# Twitter Cleaning

In [None]:
import pandas as pd
import re

from string import punctuation
from nltk import word_tokenize
from nltk.tokenize import RegexpTokenizer
from nltk.stem import WordNetLemmatizer, PorterStemmer
from nltk.corpus import stopwords

In [None]:
df = pd.read_csv('../Data/twitter_states_2014_19.csv')

df.head()

In [None]:
df['tweet'][4]

In [None]:
df.shape

In [None]:
# remove duplicate tweets
df = df.drop_duplicates(subset=['tweet', 'location', 'user_name', 'time_stamp'], keep='last').reset_index(drop=True)
df.shape

___
## remove links

In [None]:
# remove any twitter pic urls
df['tweet'] = [re.sub(r'pic.twitter.com\S+', '', post).strip() for post in df['tweet']]

In [None]:
# remove any http urls
df['tweet'] = [re.sub(r'http\S+', '', post).strip() for post in df['tweet']]

In [None]:
[tweet for tweet in df['tweet']]

___
## Tokenizing

In [None]:
# instatiate the tokenizer
tknr = RegexpTokenizer(r'[a-zA-Z&0-9]+')

# start with empty lists
tokens = []

# fill the list with tokenized versions of each post title
for post in df['tweet']:
    tokens.append(" ".join(tknr.tokenize(post.lower())))

df['tweet'] = tokens

df = df.reset_index(drop=True)


In [None]:
df.head()

In [None]:
[tweet for tweet in df['tweet']]

___
## Lemmatizing

In [None]:
# Instatiate the lemmatizer
port = PorterStemmer()

In [None]:
# start with an empty list
port_tweet = []

# Lemmatize the words in each post and add them to the list
for post in df['tweet']:
    port_tweet.append(' '.join([port.stem(word) for word in post.split()]))

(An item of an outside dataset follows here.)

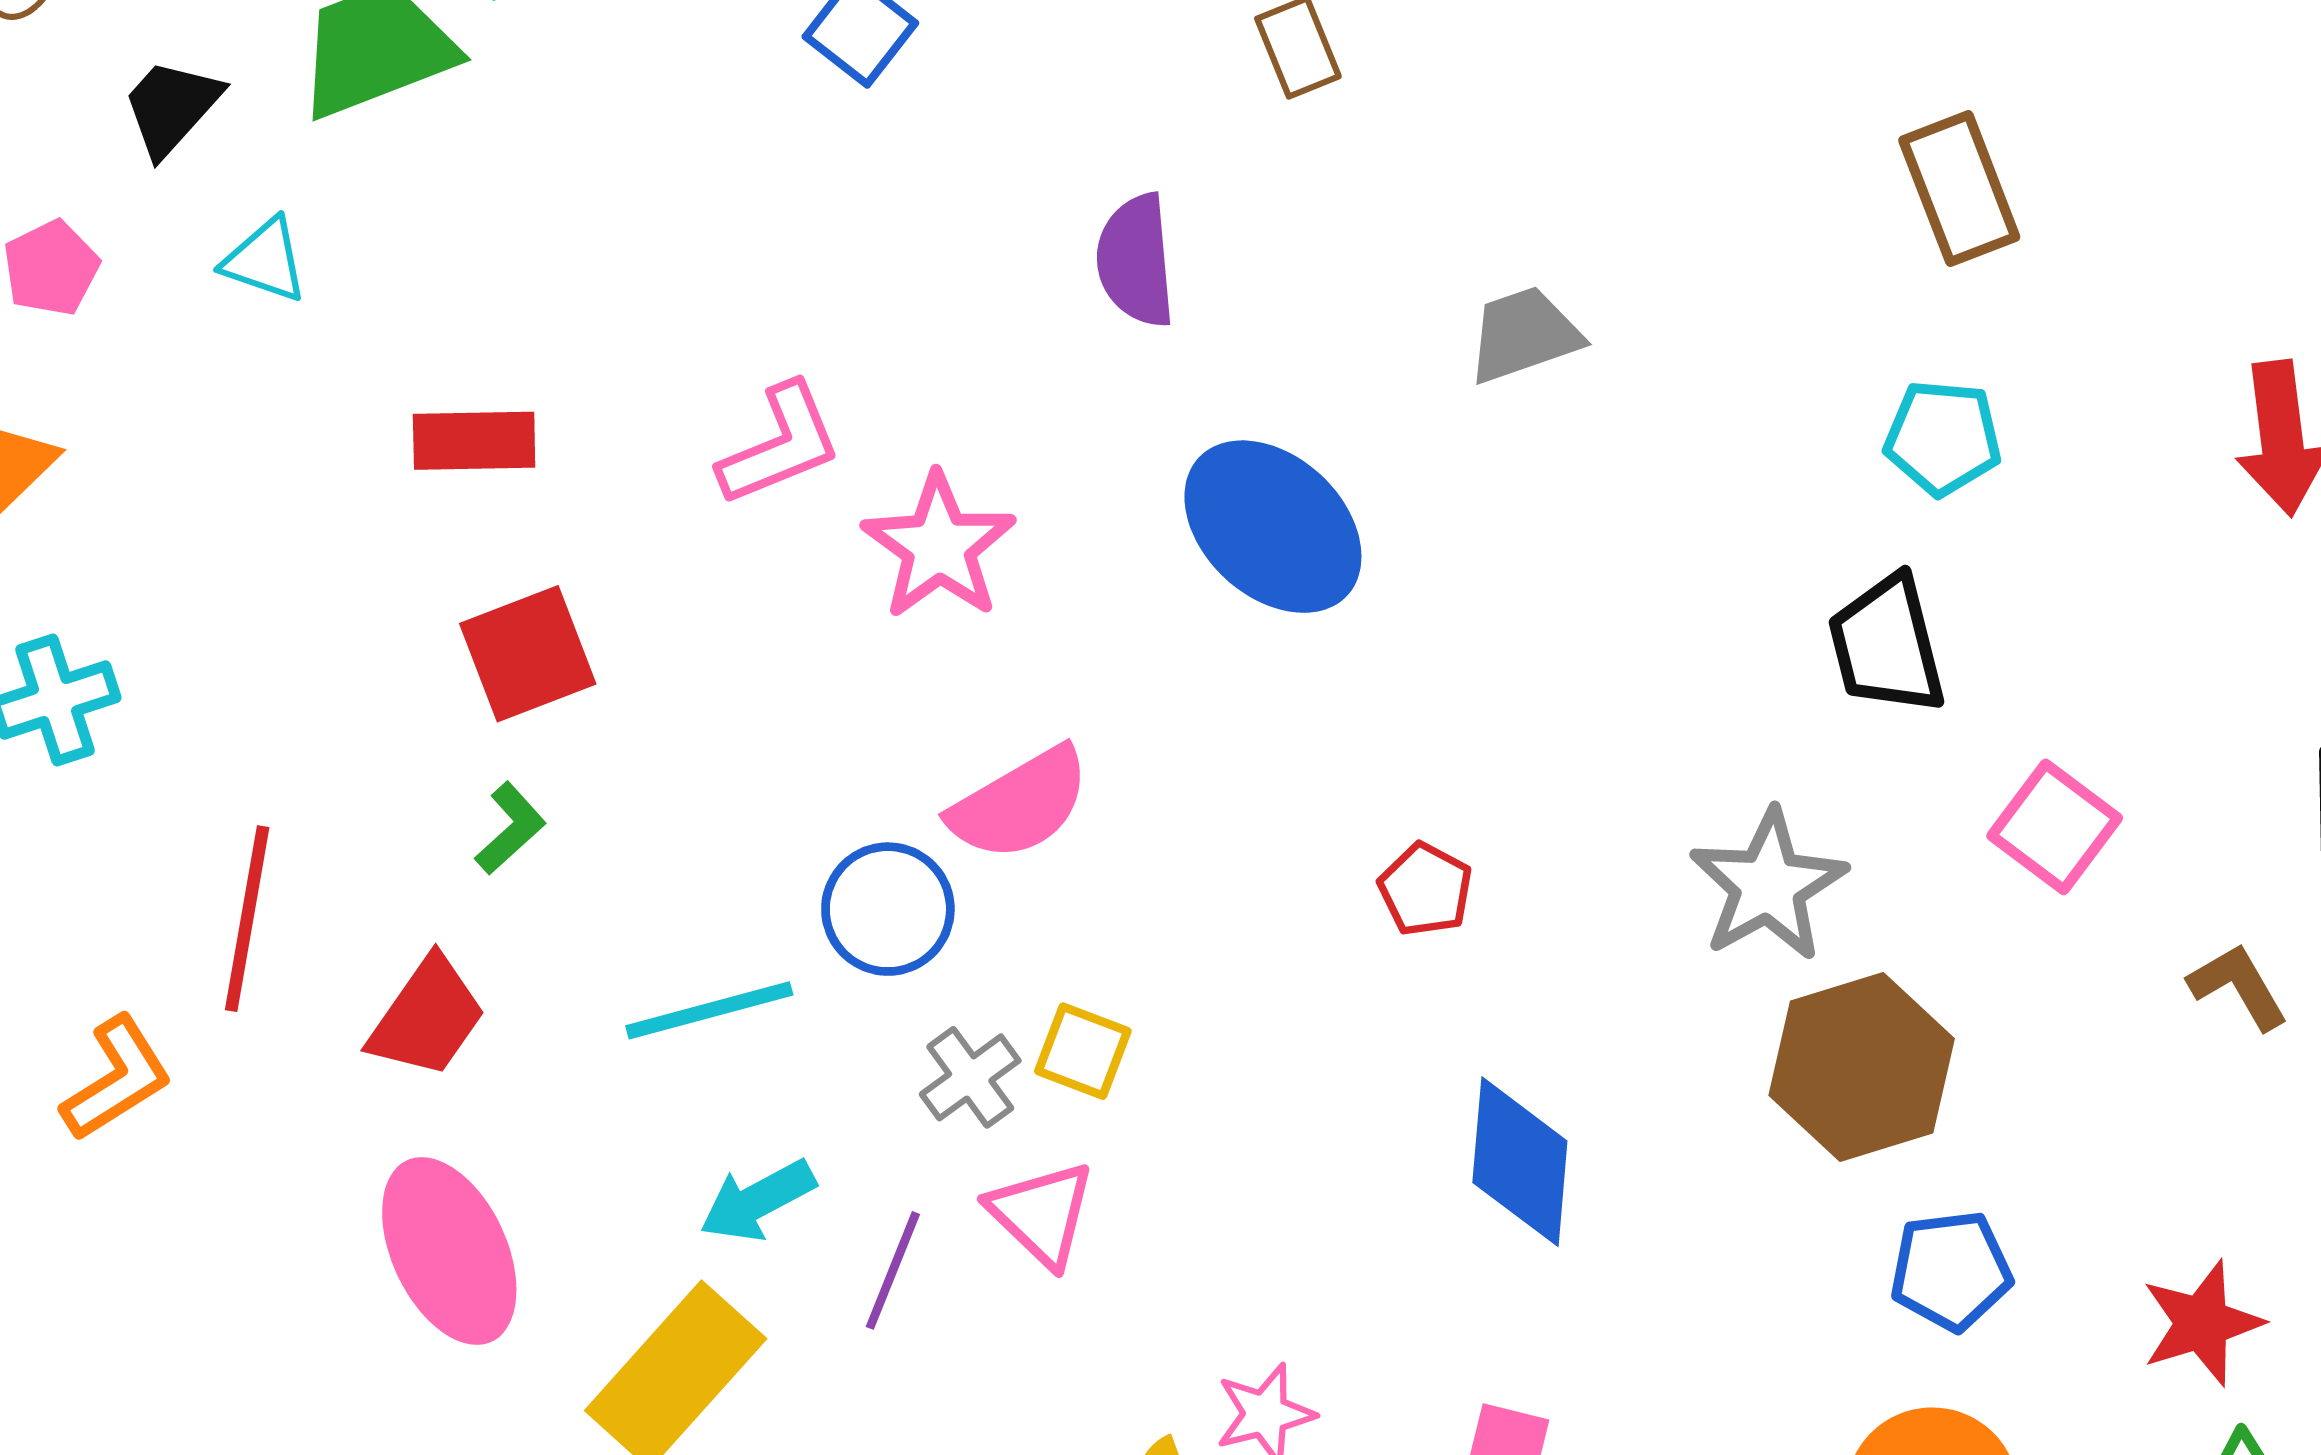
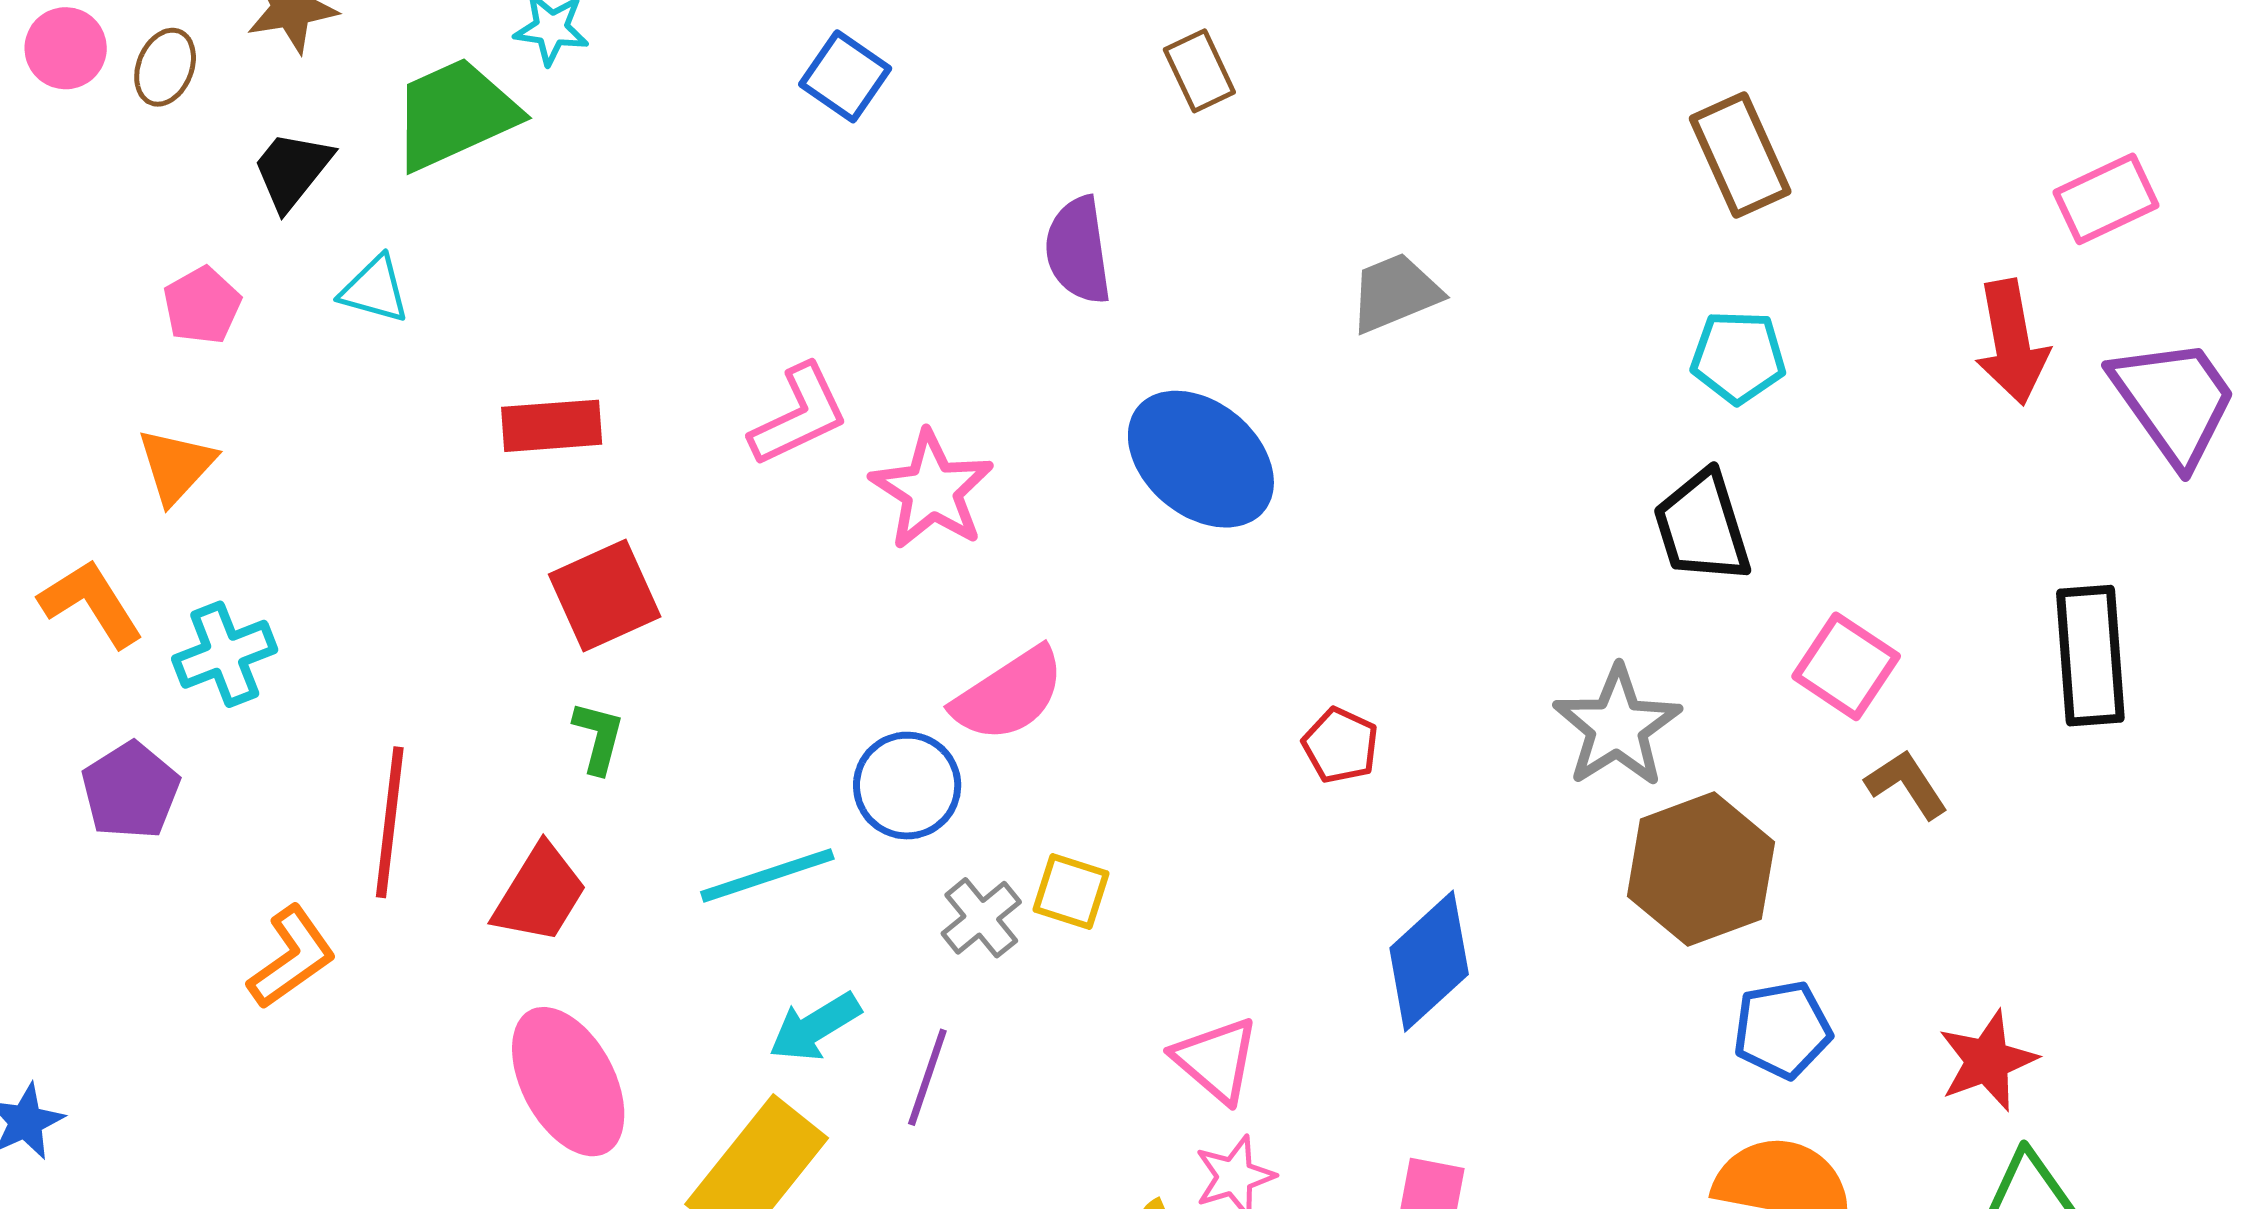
green L-shape: (510, 828) -> (598, 737), turned -30
brown L-shape: (2238, 986) -> (1907, 784), moved
blue diamond: (1520, 1162) -> (1429, 961), turned 46
pink triangle: (1042, 1214) -> (1216, 1060), moved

df['port_tweet'] = port_tweet

In [None]:
df.head()

In [None]:
[tweet for tweet in df['port_tweet']]

___
# check for nulls

In [None]:
df.isnull().sum()

In [None]:
df = df.dropna().reset_index(drop=True)
df.shape

___
# formating date and time

In [None]:
df['time_stamp']

In [None]:
df['time_location'] = [f"{date.split()[0]} {date.split()[1].split(':')[0]}:00:00 | {df['location'][i]}" 
                   for i, date in enumerate(df['time_stamp'])]

In [None]:
df.head()

In [None]:
# save our cleaned twitter data
df.to_csv('../Data/twitter_states_cleaned_2014_19.csv', index=False)